David Torrance is a former political reporter for Scottish Television who is now a freelance writer, journalist and broadcaster. Last year he wrote the biography of George Younger and next week sees the publication of his latest book, 'We in Scotland' - Thatcherism in a Cold Climate.
The historian Hugh Trevor-Roper once wrote that he believed ‘the whole history of Scotland to have been coloured by myth, and that myth is never driven out by reality, or by reason, but lingers on until another myth has been discovered, or elaborated, to replace it.’ In the 1980s I would contest that the Scots discovered such a myth, that of a Mrs Thatcher who did not understand Scotland, neglected it, hated it and even sought to use it as a ‘test bed’ so malicious was her vendetta against it.
Myth Number One - Margaret Thatcher hated Scotland
The first, that Mrs Thatcher hated Scotland simply doesn’t stack up, although the perception manifested itself fairly early on. Even in December 1979, just months after she became Prime Minister, a journalist put it to her that because Scotland had a majority of Labour MPs the Prime Minister ‘had not all that [much] sympathy on Scottish issues’. This provoked a rather sharp response. ‘Absolute nonsense,’ she snapped, ‘I spend a good deal of my time on them and I think possibly visit Scotland as a part of the UK more than anywhere else.’ This was true, yet it still became a standard exchange of the Thatcher era in Scotland: accusations that the Prime Minister did ‘not care’ rebutted with counter-accusations that Scots had simply failed to notice just how much she did.

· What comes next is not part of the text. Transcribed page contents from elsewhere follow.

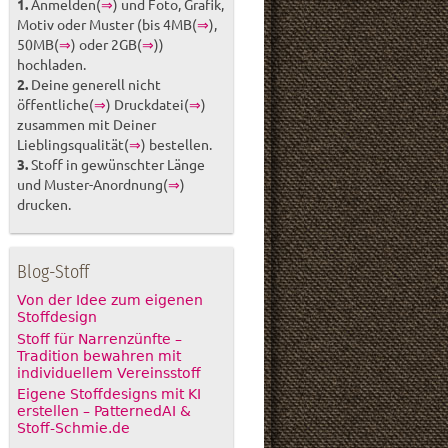
1.
Anmelden(
⇒
) und Foto, Grafik,
Motiv oder Muster (bis 4MB(
⇒
),
50MB(
⇒
) oder 2GB(
⇒
))
hochladen.
2.
Deine generell nicht
öffentliche(
⇒
) Druckdatei(
⇒
)
zusammen mit Deiner
Lieblingsqualität(
⇒
) bestellen.
3.
Stoff in gewünschter Länge
und Muster-Anordnung(
⇒
)
drucken.
Blog-Stoff
Von der Idee zum eigenen
Stoffdesign
Stoff für Narrenzünfte –
Tradition bewahren mit
individuellem Vereinsstoff
Eigene Stoffdesigns mit KI
erstellen – PatternedAI &
Stoff-Schmie.de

It is true, however, that Mrs Thatcher knew little about Scotland, either personally or politically. The Scottish issue that had dominated her four years as Leader of the Opposition was that of devolution for Scotland, a Heathite policy commitment she had gradually eroded with substantial fallout at Shadow Cabinet level. This certainly gave rise to frustration when it came to Scotland, but not hatred. George Younger, for example, recorded a very telling remark in his diary in late 1978: ‘Mrs. T. said that if Scotland rejects the Assembly [in the referendum planned for March 1979] we would have to try to be as helpful as possible. But if Scotland chose an Assembly they would get nothing.’